Reprinted without permission, but I think it will be ok, Hurley is a friend of mine.
By Hurley Long-Lower
There can be some subtleties to the system of honor surrounding found climbing gear. One should try to get the gear back to the proper owner. Sometimes though, that’s impossible. On a recent trip to Seneca Rocks, West Virginia, I drank deep from the well of climbing booty. With its sandbagged routes and close proximity to the large population of nervous East Coast climbers,
Seneca is a climbing booty paradise. Alpine draws hang like apples from trees. Bail booty was hardy and plentiful with big lockers and Dyneema slings. Spare carabiners spread along the trail like gravel.
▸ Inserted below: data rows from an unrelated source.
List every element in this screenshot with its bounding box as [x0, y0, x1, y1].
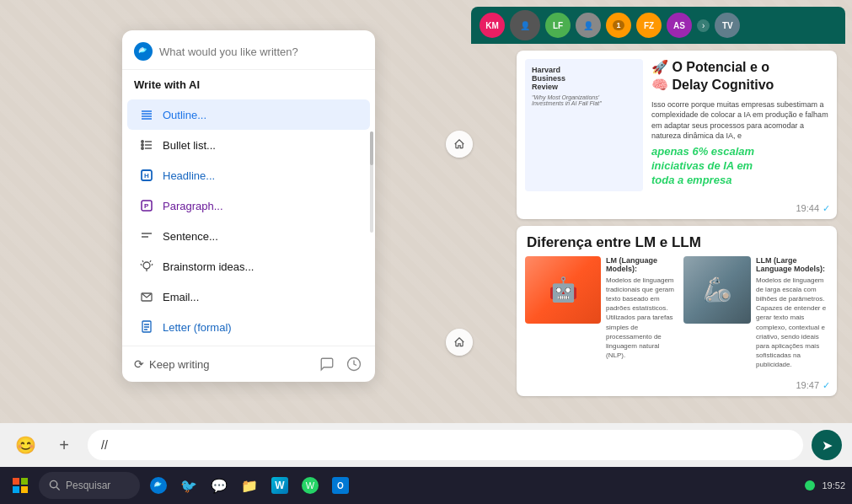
ai-text-input[interactable]	[159, 46, 363, 58]
taskbar-time: 19:52	[822, 480, 845, 491]
taskbar-app-3[interactable]: 📁	[236, 472, 263, 499]
headline-icon: H	[139, 168, 154, 183]
panel-scroll-thumb	[370, 131, 373, 165]
svg-rect-31	[13, 486, 19, 493]
write-with-ai-label: Write with AI	[122, 70, 375, 96]
taskbar-search[interactable]: Pesquisar	[39, 472, 140, 499]
checkmark-2: ✓	[823, 380, 830, 391]
robot-image-llm: 🦾	[683, 256, 751, 324]
svg-point-6	[142, 144, 143, 146]
svg-line-22	[150, 260, 151, 262]
taskbar-app-5[interactable]: W	[297, 472, 324, 499]
avatar-generic: 👤	[576, 13, 601, 38]
message-card-2: Diferença entre LM e LLM 🤖 LM (Language …	[517, 226, 837, 396]
panel-scrollbar[interactable]	[370, 131, 373, 233]
svg-line-20	[152, 264, 153, 265]
ai-panel-header	[122, 30, 375, 70]
svg-point-33	[50, 480, 56, 487]
llm-title: LLM (Large Language Models):	[756, 256, 828, 273]
ai-menu-items: Outline... Bullet list... H	[122, 96, 375, 346]
keep-writing-icon: ⟳	[134, 357, 144, 371]
menu-item-paragraph-label: Paragraph...	[163, 200, 223, 212]
more-participants-btn[interactable]: ›	[697, 19, 710, 32]
menu-item-bullet-list[interactable]: Bullet list...	[127, 130, 370, 160]
message-card-1: HarvardBusinessReview "Why Most Organiza…	[517, 51, 837, 219]
menu-item-outline[interactable]: Outline...	[127, 99, 370, 130]
menu-item-letter[interactable]: Letter (formal)	[127, 312, 370, 342]
email-icon	[139, 289, 154, 304]
svg-point-17	[143, 262, 150, 269]
svg-point-5	[142, 141, 143, 142]
sentence-icon	[139, 228, 154, 244]
avatar-photo: 👤	[510, 10, 540, 40]
timestamp-text-2: 19:47	[796, 380, 819, 390]
ai-writing-panel: Write with AI Outline...	[122, 30, 375, 382]
svg-line-19	[141, 264, 142, 265]
card-title-1: 🚀 O Potencial e o 🧠 Delay Cognitivo	[651, 59, 828, 94]
chat-icon[interactable]	[318, 355, 336, 373]
avatar-count: 1	[606, 13, 631, 38]
send-icon: ➤	[822, 437, 833, 453]
checkmark-1: ✓	[823, 203, 830, 214]
robot-image-lm: 🤖	[525, 256, 601, 324]
menu-item-paragraph[interactable]: P Paragraph...	[127, 190, 370, 221]
menu-item-headline-label: Headline...	[163, 169, 215, 182]
menu-item-letter-label: Letter (formal)	[163, 321, 232, 334]
svg-text:H: H	[144, 172, 149, 180]
menu-item-headline[interactable]: H Headline...	[127, 160, 370, 190]
message-timestamp-1: 19:44 ✓	[517, 200, 837, 219]
menu-item-email-label: Email...	[163, 291, 199, 303]
card-highlight-1: apenas 6% escalaminiciativas de IA emtod…	[651, 145, 828, 188]
menu-item-email[interactable]: Email...	[127, 281, 370, 312]
taskbar-app-edge[interactable]	[145, 472, 172, 499]
paragraph-icon: P	[139, 198, 154, 213]
svg-point-7	[142, 147, 143, 149]
ai-panel-footer: ⟳ Keep writing	[122, 346, 375, 382]
participants-bar: KM 👤 LF 👤 1 FZ AS › TV	[471, 7, 845, 44]
taskbar-app-teams[interactable]: 💬	[206, 472, 233, 499]
avatar-km: KM	[480, 13, 505, 38]
taskbar: Pesquisar 🐦 💬 📁 W W O 19:52	[0, 467, 852, 504]
taskbar-app-outlook[interactable]: O	[327, 472, 354, 499]
footer-icons	[318, 355, 363, 373]
taskbar-search-label: Pesquisar	[66, 480, 110, 491]
menu-item-brainstorm-label: Brainstorm ideas...	[163, 260, 254, 273]
start-button[interactable]	[7, 472, 34, 499]
message-input[interactable]	[88, 430, 803, 460]
taskbar-right: 19:52	[805, 480, 845, 491]
menu-item-bullet-label: Bullet list...	[163, 139, 216, 152]
emoji-button[interactable]: 😊	[10, 430, 40, 460]
menu-item-brainstorm[interactable]: Brainstorm ideas...	[127, 251, 370, 281]
svg-text:P: P	[144, 202, 149, 210]
card2-images: 🤖 LM (Language Models): Modelos de lingu…	[517, 256, 837, 377]
clock-icon[interactable]	[345, 355, 363, 373]
outline-icon	[139, 107, 154, 122]
source-name: HarvardBusinessReview	[532, 66, 636, 91]
svg-rect-32	[21, 486, 28, 493]
bullet-list-icon	[139, 137, 154, 153]
brain-emoji: 🧠	[651, 78, 668, 92]
network-indicator	[805, 480, 815, 491]
send-button[interactable]: ➤	[812, 430, 842, 460]
avatar-as: AS	[667, 13, 692, 38]
card-text-section-1: 🚀 O Potencial e o 🧠 Delay Cognitivo Isso…	[651, 59, 828, 191]
bottom-input-bar: 😊 + ➤	[0, 423, 852, 467]
attach-button[interactable]: +	[49, 430, 79, 460]
message-timestamp-2: 19:47 ✓	[517, 377, 837, 396]
llm-description: LLM (Large Language Models): Modelos de …	[756, 256, 828, 370]
taskbar-apps: 🐦 💬 📁 W W O	[145, 472, 800, 499]
forward-btn-1[interactable]	[446, 131, 473, 158]
forward-btn-2[interactable]	[446, 329, 473, 356]
menu-item-sentence-label: Sentence...	[163, 230, 218, 243]
menu-item-sentence[interactable]: Sentence...	[127, 221, 370, 251]
taskbar-app-1[interactable]: 🐦	[175, 472, 202, 499]
avatar-tv: TV	[715, 13, 740, 38]
taskbar-app-4[interactable]: W	[266, 472, 293, 499]
card2-title: Diferença entre LM e LLM	[517, 226, 837, 256]
edge-logo-icon	[134, 42, 153, 61]
brainstorm-icon	[139, 259, 154, 274]
avatar-fz: FZ	[636, 13, 662, 38]
keep-writing-label: Keep writing	[149, 358, 210, 371]
keep-writing-button[interactable]: ⟳ Keep writing	[134, 357, 210, 371]
chat-panel: KM 👤 LF 👤 1 FZ AS › TV HarvardBusinessRe…	[464, 0, 852, 455]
The rules boil down to something any kindergartner can understand. Finders keepers, losers weepers. However there is the occasion when some devilish god throws the loser and the finder together. Shame and triumph mix with the dangerous brew of climber ego. I was a participant in such a drama. Early this spring, I led Good Knight at Taylors Falls and found a gorgeous key-holed cam placement. I would have let my mom fall on that piece. It was beautiful. Unfortunately, I forgot to tell my second how I placed it. He shoved it in deeper
and after an hour of fiddling I admitted an ugly defeat- I couldn’t retrieve it. The next week rumor made it back to me that Ward Miller (half man/half strip of beef jerky) pulled it out of the rock like a stubborn tumor. As a man who lost something precious, there was no choice but grovel and bribe. One twelve-pack
of Stella Artois later, I reunited with my cam and we have never parted since.